BEGIN

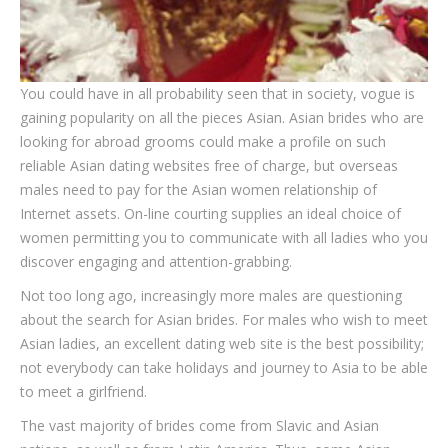
You could have in all probability seen that in society, vogue is
gaining popularity on all the pieces Asian. Asian brides who are
looking for abroad grooms could make a profile on such
reliable Asian dating websites free of charge, but overseas
males need to pay for the Asian women relationship of
Internet assets. On-line courting supplies an ideal choice of
women permitting you to communicate with all ladies who you
discover engaging and attention-grabbing.
Not too long ago, increasingly more males are questioning
about the search for Asian brides. For males who wish to meet
Asian ladies, an excellent dating web site is the best possibility;
not everybody can take holidays and journey to Asia to be able
to meet a girlfriend.
The vast majority of brides come from Slavic and Asian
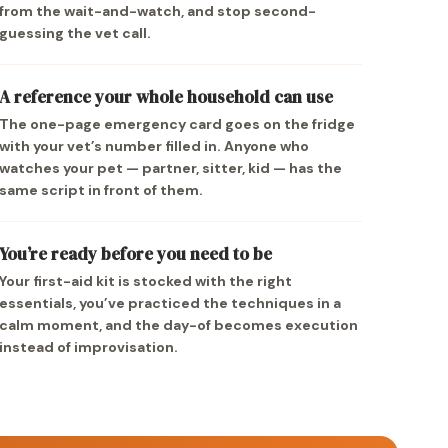
from the wait-and-watch, and stop second-
guessing the vet call.
A reference your whole household can use
The one-page emergency card goes on the fridge
with your vet’s number filled in. Anyone who
watches your pet — partner, sitter, kid — has the
same script in front of them.
You’re ready before you need to be
Your first-aid kit is stocked with the right
essentials, you’ve practiced the techniques in a
calm moment, and the day-of becomes execution
instead of improvisation.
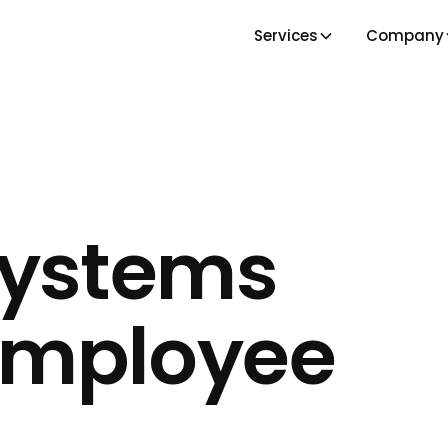
Services
Company
Systems
Employee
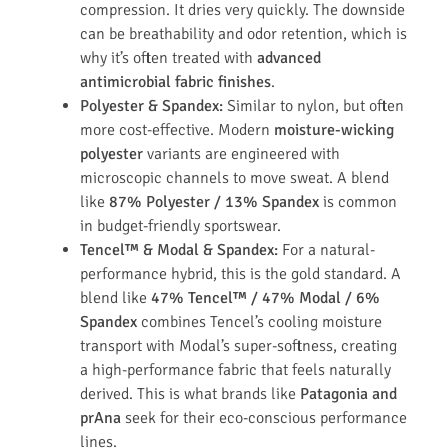
compression. It dries very quickly. The downside
can be breathability and odor retention, which is
why it’s often treated with
advanced
antimicrobial fabric finishes
.
Polyester & Spandex:
Similar to nylon, but often
more cost-effective. Modern
moisture-wicking
polyester
variants are engineered with
microscopic channels to move sweat. A blend
like
87% Polyester / 13% Spandex
is common
in budget-friendly sportswear.
Tencel™ & Modal & Spandex:
For a natural-
performance hybrid, this is the gold standard. A
blend like
47% Tencel™ / 47% Modal / 6%
Spandex
combines Tencel’s cooling moisture
transport with Modal’s super-softness, creating
a high-performance fabric that feels naturally
derived. This is what brands like
Patagonia and
prAna
seek for their eco-conscious performance
lines.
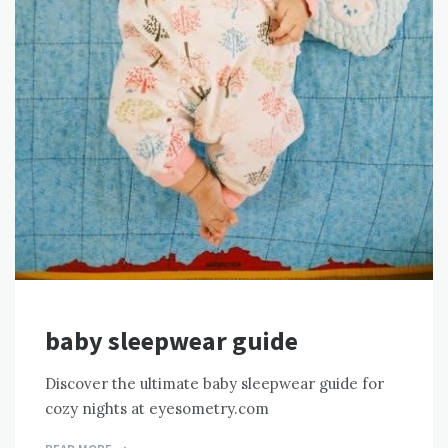
baby sleepwear guide
Discover the ultimate baby sleepwear guide for
cozy nights at eyesometry.com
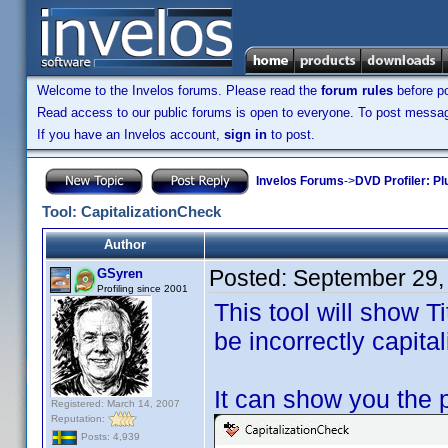
Welcome to the Invelos forums. Please read the
forum rules
before po
Read access to our public forums is open to everyone. To post messages
If you have an Invelos account,
sign in
to post.
Invelos Forums
->
DVD Profiler: Pl
Tool: CapitalizationCheck
Author
Posted:
September 29,
GSyren
Profiling since 2001
This tool will show Ti
be incorrectly capital
It can show you the 
Registered: March 14, 2007
Reputation:
Posts: 4,939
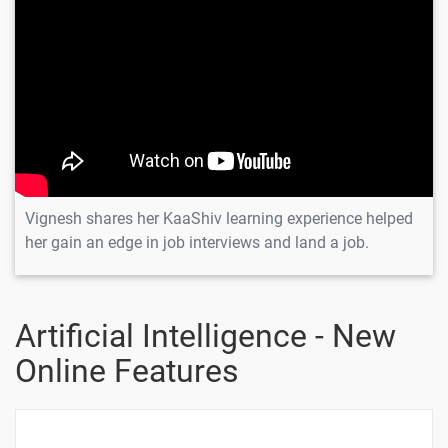
Vignesh shares her KaaShiv learning experience helped
her gain an edge in job interviews and land a job.
Artificial Intelligence - New
Online Features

END

PROBLEM REQUIREMENTS
Every line in the records above with the string "performance" in it should be shown.

SOLUTION TO THIS EXERCISE
performance hybrid, this is the gold standard. A
a high-performance fabric that feels naturally
seek for their eco-conscious performance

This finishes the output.